Casualmente, o loiro ergueu os dedos frios e úmidos pelo gelo e tocou a cicatriz em forma de raio. Harry sentiu um leve arrepio na espinha, talvez por causa do frio, mas permitiu o toque.

- Sim... muitas cicatrizes. Nem todas tão populares quanto essa aqui.

- Eu tenho uma também Potter. Não é muito popular, claro. – Draco baixou a mão, rompendo o contato. Levou os dedos a camisa de seda italiana negra e começou a abrir os primeiros botões. Abriu-os até o meio do peito liso e pálido. Então afastou o tecido e deixou a vista parte de uma linha branco-avermelhada que cortava todo o seu tórax. Era um corte reto. Harry sentiu o rosto corar profundamente.

- Quanto a isso, nunca tive oportunidade de pedir desculpas.

- Você salvou minha vida depois, estamos quites. – A nova bebida do loiro chegou e ele encarou o moreno com o que poderia ser um sorriso sincero no rosto, embora Harry não pudesse ter certeza porque nunca vira um na face de Draco antes.

- Não.

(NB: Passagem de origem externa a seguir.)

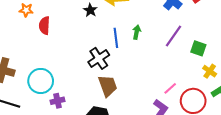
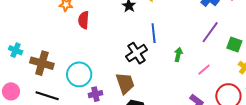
green arrow: (137, 32) -> (178, 54), moved
brown trapezoid: (108, 86) -> (125, 83), moved
pink line: (170, 88) -> (204, 70), moved

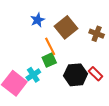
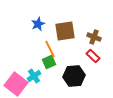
brown square: (66, 27) -> (65, 31), turned 30
red rectangle: (96, 74) -> (93, 56), moved

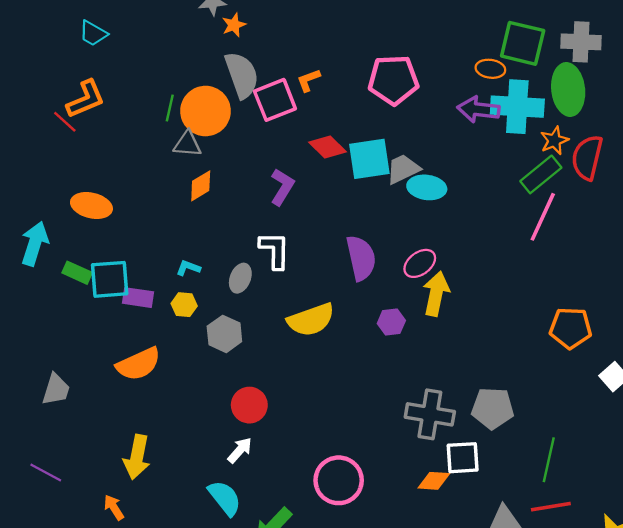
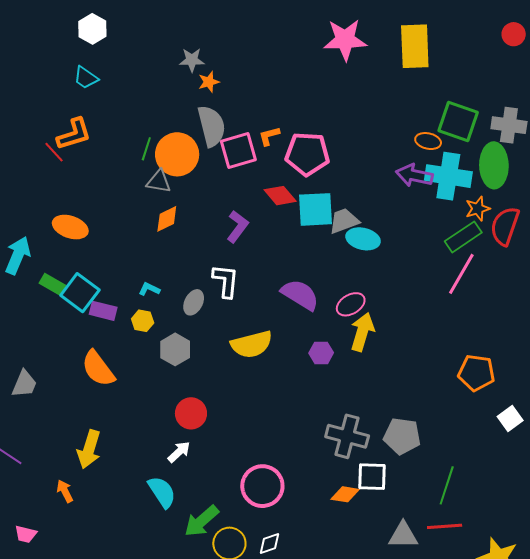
pink pentagon: (393, 80) -> (307, 154), moved
purple semicircle: (361, 258) -> (300, 295), turned -51
cyan square: (110, 279) -> (80, 293), turned 36
orange semicircle: (139, 364) -> (98, 369), turned 72

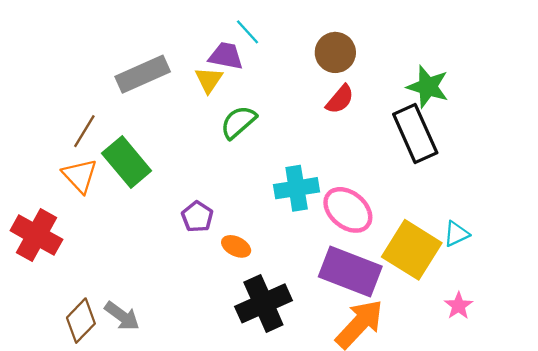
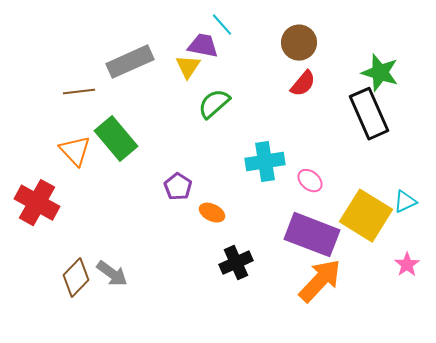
brown line: (84, 131) -> (79, 92), moved, turned 52
pink ellipse: (348, 210) -> (310, 181), size x0.6
black cross: (263, 303) -> (236, 263), size x0.7

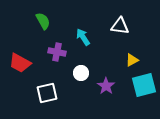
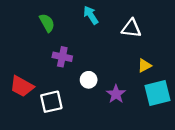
cyan arrow: (83, 37) -> (91, 15), moved
red trapezoid: (20, 63) -> (22, 86), moved

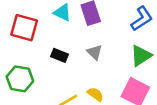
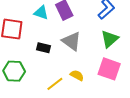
gray triangle: (95, 52) -> (72, 41), size x1.5

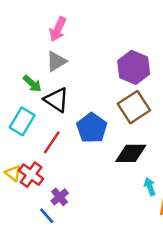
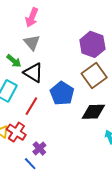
gray triangle: (56, 61) -> (32, 43), turned -36

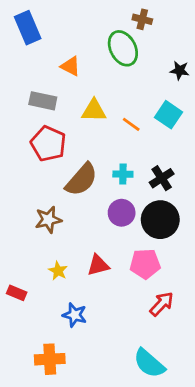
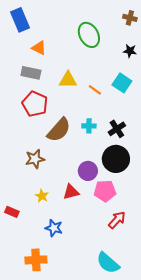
brown cross: (142, 19) -> (130, 18), moved
orange triangle: (70, 66) -> (39, 48), moved
purple circle: (122, 213) -> (88, 171), moved

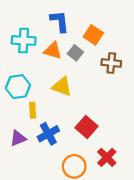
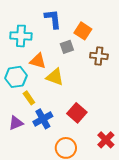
orange triangle: (53, 51) -> (38, 61), moved
gray square: (75, 53) -> (67, 47), turned 32
yellow rectangle: (33, 110) -> (29, 98), turned -32
red cross: (107, 157) -> (106, 140), moved

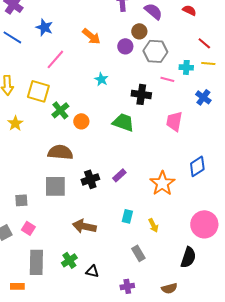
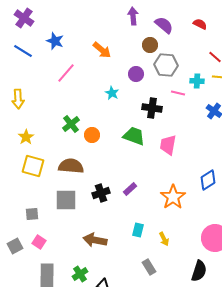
purple circle: (125, 46) -> (136, 74), moved
yellow square: (38, 91) -> (33, 166), moved
pink trapezoid: (174, 121) -> (168, 145), moved

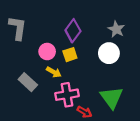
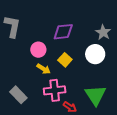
purple diamond: (73, 31) -> (63, 32), turned 45
yellow square: (70, 55) -> (65, 60), moved, turned -32
gray rectangle: (28, 82) -> (18, 95), moved

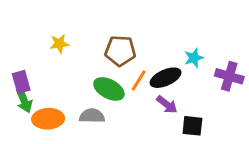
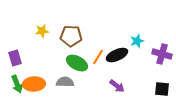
brown pentagon: (120, 51) -> (71, 36), moved
green arrow: (24, 100) -> (17, 84), moved
purple arrow: (167, 105) -> (117, 86), moved
black square: (192, 126) -> (162, 89), moved

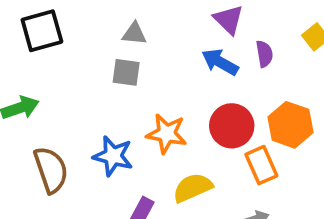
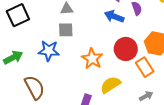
orange star: (167, 134) -> (92, 59), turned 30
blue star: (113, 156) -> (49, 51), moved

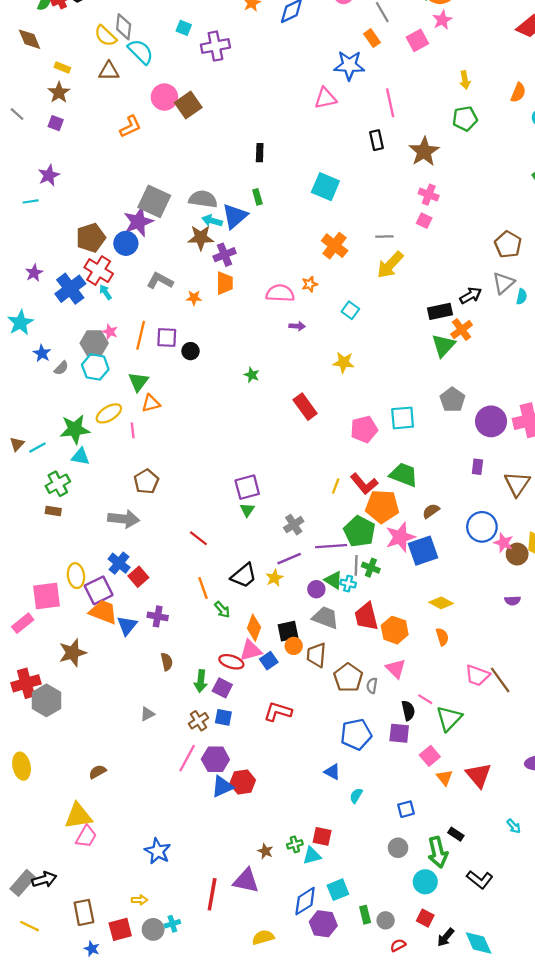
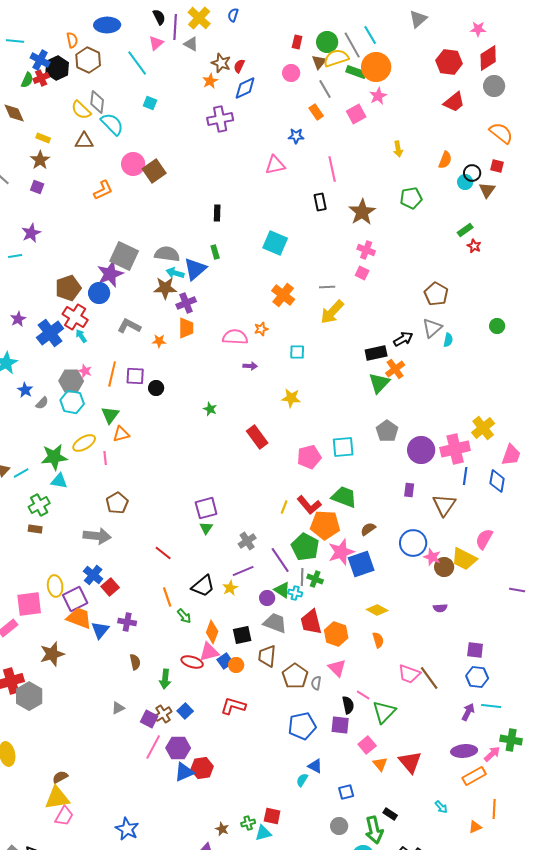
purple cross: (215, 46) -> (220, 119), moved
blue star: (349, 65) -> (296, 136), size x0.6
green pentagon: (465, 119) -> (411, 198), moved
cyan square: (350, 310) -> (297, 352), turned -35
purple line: (331, 546) -> (280, 560), turned 60
orange circle: (294, 646) -> (236, 665), moved
purple square: (222, 688) -> (149, 719), moved
blue square: (223, 717) -> (185, 711), turned 35
brown semicircle: (98, 772) -> (60, 777), moved
blue triangle: (332, 772) -> (315, 766), moved

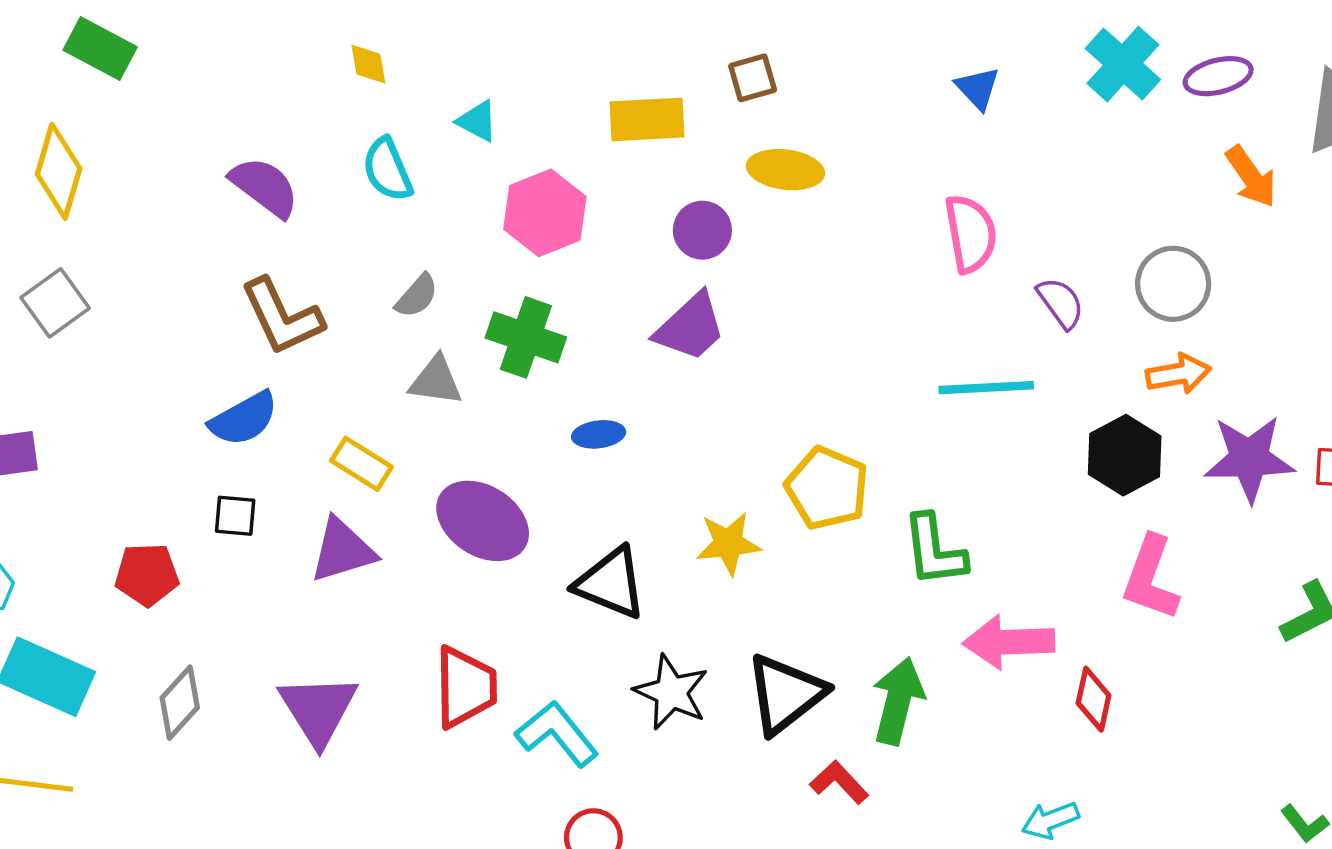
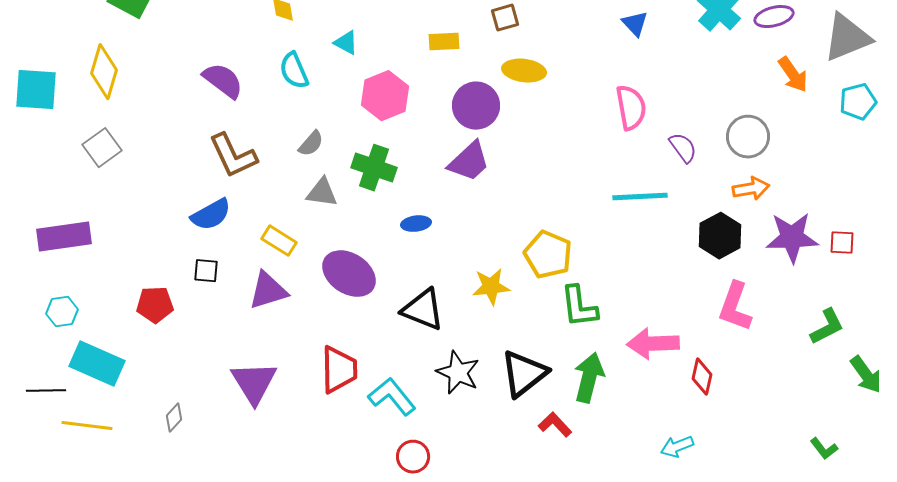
yellow rectangle: (647, 119) -> (444, 42), size x0.7
purple circle: (702, 230) -> (476, 106), size x1.4
green L-shape: (934, 550) -> (579, 307), moved
gray diamond: (180, 703) -> (174, 418), moved, size x0.7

Eu não sabia o que o feitiço provocava, foi inconseqüente e irresponsável usa-lo em você. Se Snape não tivesse chegado a tempo você talvez...

- Não se torture. Chega de bancar o herói, você já fez isso a vida toda Harry. E isto, como você disse tão sabiamente, é passado.

Muito mais timidamente que Draco, Harry esticou o braço e roçou os dedos pela linha ainda exposta. Ao toque, quase não se distinguia da pele aveludada do outro. E sua pele era realmente macia ao toque. Foi só quando constatou isso que Harry percebeu, com embaraço, que Draco o havia chamado pelo primeiro nome pela primeira vez desde... sempre. “Harry” nunca havia soado tão exótico antes.

Um clima estranho tomou conta deles e Harry rapidamente se afastou. Draco bebeu um gole de seu whiskey e voltou a abotoar a camisa. O silencio parecia impossível de ser rompido de maneira casual, agora.

- Dezenove anos... é muito tempo. – murmurou o loiro, os olhos baixos, fixos do chão.

- ...porque agora? Eu nunca imaginei encontrar você por acaso em um bar trouxa...

- Não foi acaso. Eu vim procurar você.

Harry ficou surpreso. Não tanto pela declaração, mas pelo fato de Draco ter despejado a verdade nua sem enrolação.

- Por quê?

O outro deu de ombros. Não sabia responder a essa pergunta, nem para si mesmo.

- Eu senti que deveria. Talvez para pedir desculpas pela minha estupidez adolescente, não sei... Dezenove anos repentinamente me pareceu tempo de mais sem vê-lo Potter.

Sabia o que o outro queria dizer. Tivera a mesma sensação difusa na plataforma aquela manhã, ao olhá-lo junto à família. Que se passara tempo de mais, que as coisas haviam mudado de mais, e que eles precisavam de um final.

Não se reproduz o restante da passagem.